====== Material shown

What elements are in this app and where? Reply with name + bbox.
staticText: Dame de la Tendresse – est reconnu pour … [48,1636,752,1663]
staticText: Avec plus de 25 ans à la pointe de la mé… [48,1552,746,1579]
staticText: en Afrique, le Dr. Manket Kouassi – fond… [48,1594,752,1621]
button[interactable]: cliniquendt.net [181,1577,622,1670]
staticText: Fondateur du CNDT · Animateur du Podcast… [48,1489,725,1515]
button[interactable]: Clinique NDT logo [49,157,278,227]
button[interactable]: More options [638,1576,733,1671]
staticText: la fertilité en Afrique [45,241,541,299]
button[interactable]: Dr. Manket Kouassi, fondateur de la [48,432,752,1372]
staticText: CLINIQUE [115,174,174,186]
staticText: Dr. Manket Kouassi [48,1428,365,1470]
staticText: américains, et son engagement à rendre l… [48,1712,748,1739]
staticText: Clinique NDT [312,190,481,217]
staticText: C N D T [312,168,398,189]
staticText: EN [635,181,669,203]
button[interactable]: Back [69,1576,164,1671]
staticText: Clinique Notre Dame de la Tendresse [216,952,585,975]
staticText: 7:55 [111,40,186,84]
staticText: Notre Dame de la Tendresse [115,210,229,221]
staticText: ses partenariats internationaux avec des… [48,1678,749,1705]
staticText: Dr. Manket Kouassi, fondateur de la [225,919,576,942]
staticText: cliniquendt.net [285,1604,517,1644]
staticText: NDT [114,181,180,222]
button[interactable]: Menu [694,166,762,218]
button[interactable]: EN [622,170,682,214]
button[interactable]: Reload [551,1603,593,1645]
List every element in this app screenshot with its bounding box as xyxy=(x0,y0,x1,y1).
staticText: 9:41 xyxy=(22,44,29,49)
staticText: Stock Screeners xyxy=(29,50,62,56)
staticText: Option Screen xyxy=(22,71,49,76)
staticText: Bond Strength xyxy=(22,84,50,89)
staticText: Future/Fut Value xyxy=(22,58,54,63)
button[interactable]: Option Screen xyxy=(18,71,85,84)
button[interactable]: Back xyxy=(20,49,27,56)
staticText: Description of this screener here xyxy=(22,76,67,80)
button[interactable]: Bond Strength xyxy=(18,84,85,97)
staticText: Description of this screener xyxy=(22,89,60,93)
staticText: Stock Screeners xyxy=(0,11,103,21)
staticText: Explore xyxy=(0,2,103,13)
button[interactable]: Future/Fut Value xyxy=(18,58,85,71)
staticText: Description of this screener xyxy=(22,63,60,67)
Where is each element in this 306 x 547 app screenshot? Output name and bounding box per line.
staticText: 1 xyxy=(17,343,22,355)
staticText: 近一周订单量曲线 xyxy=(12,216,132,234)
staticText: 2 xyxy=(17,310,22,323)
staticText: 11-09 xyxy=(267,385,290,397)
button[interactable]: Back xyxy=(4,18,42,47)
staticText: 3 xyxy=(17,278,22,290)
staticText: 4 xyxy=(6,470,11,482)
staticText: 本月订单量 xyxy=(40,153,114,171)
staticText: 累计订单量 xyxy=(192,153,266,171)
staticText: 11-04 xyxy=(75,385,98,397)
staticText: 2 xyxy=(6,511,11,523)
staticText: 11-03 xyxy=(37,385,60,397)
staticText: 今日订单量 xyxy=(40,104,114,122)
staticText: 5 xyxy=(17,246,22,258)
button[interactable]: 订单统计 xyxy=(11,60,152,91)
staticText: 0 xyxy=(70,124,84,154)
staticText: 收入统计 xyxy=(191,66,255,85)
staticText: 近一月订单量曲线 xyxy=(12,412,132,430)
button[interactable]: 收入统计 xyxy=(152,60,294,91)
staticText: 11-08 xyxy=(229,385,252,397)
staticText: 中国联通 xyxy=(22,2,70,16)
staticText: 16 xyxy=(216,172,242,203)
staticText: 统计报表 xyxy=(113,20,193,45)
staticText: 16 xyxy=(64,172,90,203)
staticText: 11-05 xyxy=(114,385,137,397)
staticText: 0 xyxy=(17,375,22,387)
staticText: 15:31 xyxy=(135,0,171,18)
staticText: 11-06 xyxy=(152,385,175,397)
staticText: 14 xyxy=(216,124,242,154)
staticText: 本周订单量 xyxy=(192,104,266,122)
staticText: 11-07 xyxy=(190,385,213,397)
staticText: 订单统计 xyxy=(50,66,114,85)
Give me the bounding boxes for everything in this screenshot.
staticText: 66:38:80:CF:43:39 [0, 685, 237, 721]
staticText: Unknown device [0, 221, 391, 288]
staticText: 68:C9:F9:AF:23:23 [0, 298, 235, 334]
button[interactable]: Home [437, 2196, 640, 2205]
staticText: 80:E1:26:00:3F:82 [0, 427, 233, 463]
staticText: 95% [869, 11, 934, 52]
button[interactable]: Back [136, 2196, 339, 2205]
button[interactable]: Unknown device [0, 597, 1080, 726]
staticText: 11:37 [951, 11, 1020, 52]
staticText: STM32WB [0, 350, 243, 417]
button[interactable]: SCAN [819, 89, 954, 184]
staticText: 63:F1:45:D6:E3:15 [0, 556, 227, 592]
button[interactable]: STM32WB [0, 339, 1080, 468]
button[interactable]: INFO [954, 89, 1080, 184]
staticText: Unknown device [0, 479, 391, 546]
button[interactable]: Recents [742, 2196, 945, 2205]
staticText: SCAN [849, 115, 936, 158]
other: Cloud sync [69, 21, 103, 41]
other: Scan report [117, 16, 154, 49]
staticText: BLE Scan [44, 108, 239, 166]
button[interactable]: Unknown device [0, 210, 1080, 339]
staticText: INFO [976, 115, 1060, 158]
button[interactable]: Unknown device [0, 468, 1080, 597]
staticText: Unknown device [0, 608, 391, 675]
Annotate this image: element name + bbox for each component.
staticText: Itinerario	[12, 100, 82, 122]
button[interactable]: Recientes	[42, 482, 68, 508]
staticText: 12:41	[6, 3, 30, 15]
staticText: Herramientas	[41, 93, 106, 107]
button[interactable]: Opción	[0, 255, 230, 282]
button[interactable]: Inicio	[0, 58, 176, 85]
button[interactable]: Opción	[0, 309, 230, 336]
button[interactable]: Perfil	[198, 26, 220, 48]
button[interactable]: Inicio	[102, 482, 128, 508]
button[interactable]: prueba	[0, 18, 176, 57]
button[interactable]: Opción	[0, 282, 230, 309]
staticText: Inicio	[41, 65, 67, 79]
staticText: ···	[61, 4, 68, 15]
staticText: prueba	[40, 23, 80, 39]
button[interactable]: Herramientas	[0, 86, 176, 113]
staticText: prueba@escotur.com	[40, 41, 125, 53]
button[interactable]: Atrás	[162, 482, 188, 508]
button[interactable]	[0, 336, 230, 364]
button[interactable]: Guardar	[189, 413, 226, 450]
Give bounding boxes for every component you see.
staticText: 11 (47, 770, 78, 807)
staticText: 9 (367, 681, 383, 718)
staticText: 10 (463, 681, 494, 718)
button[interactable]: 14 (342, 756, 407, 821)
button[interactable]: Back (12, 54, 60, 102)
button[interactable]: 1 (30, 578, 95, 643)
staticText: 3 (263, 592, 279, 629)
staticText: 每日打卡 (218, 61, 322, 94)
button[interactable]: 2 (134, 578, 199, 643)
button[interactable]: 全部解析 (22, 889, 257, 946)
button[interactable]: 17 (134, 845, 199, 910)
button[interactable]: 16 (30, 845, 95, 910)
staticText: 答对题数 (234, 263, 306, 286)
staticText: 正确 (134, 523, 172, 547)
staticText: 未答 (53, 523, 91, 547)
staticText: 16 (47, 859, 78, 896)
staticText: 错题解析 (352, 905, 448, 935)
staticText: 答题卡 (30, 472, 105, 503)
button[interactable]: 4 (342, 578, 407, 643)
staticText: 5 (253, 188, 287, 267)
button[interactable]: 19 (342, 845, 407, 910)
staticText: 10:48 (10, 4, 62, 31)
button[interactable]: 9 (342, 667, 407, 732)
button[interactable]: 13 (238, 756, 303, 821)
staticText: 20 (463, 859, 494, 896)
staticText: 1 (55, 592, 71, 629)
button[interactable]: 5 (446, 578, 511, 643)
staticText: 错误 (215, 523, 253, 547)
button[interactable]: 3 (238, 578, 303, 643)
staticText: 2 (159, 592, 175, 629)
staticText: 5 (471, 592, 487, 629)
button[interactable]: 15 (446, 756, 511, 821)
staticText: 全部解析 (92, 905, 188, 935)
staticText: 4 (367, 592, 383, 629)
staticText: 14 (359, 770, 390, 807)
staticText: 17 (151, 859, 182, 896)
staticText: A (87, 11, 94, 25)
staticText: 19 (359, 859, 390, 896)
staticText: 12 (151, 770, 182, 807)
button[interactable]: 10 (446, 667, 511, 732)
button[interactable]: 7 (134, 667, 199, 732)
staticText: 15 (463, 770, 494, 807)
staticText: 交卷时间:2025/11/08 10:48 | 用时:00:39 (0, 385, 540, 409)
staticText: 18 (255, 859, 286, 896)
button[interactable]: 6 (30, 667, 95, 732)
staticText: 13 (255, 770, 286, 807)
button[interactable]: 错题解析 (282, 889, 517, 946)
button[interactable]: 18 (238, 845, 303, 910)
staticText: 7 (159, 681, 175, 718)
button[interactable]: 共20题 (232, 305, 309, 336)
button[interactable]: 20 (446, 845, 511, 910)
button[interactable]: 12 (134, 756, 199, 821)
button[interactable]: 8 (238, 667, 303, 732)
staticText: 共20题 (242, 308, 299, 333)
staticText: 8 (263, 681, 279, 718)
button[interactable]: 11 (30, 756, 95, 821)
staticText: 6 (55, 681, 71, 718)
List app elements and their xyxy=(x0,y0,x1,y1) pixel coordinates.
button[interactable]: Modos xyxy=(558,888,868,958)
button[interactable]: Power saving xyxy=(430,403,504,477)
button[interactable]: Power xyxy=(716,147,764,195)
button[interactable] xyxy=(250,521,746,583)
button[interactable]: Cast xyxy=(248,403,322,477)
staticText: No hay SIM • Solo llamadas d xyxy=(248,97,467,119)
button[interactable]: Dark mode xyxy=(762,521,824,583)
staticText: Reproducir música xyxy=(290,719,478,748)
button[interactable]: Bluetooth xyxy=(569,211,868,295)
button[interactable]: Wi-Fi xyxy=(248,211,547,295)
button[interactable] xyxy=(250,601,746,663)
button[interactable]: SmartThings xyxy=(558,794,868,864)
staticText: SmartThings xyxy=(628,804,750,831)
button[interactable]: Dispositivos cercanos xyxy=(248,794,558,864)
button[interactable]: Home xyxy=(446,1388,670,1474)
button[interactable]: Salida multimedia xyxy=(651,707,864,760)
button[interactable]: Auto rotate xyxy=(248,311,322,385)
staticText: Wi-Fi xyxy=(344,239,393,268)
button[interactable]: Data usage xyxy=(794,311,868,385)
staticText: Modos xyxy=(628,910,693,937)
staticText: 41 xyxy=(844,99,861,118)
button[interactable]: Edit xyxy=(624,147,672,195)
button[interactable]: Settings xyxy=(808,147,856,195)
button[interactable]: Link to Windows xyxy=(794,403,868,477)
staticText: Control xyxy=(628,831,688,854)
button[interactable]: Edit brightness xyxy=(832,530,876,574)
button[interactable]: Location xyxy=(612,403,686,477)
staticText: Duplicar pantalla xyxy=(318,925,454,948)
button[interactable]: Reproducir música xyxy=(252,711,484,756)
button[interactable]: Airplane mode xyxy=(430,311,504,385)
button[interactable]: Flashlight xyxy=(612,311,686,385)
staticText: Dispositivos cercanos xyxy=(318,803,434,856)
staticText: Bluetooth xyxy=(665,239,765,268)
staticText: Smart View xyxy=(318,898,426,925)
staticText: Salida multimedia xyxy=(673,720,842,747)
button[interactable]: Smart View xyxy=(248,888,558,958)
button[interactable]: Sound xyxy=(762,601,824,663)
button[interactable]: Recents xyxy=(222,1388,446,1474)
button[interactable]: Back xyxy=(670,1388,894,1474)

============

What is required =>
Only the lines containing "screenshot" are needed; copy each of them from the data.

Exercise answer =>
List every element in this app screenshot with its bounding box as xyxy=(x0,y0,x1,y1).
Where is each element in this 306 x 547 app screenshot? Output name and bounding box per line.
Give me the bounding boxes for everything in this screenshot.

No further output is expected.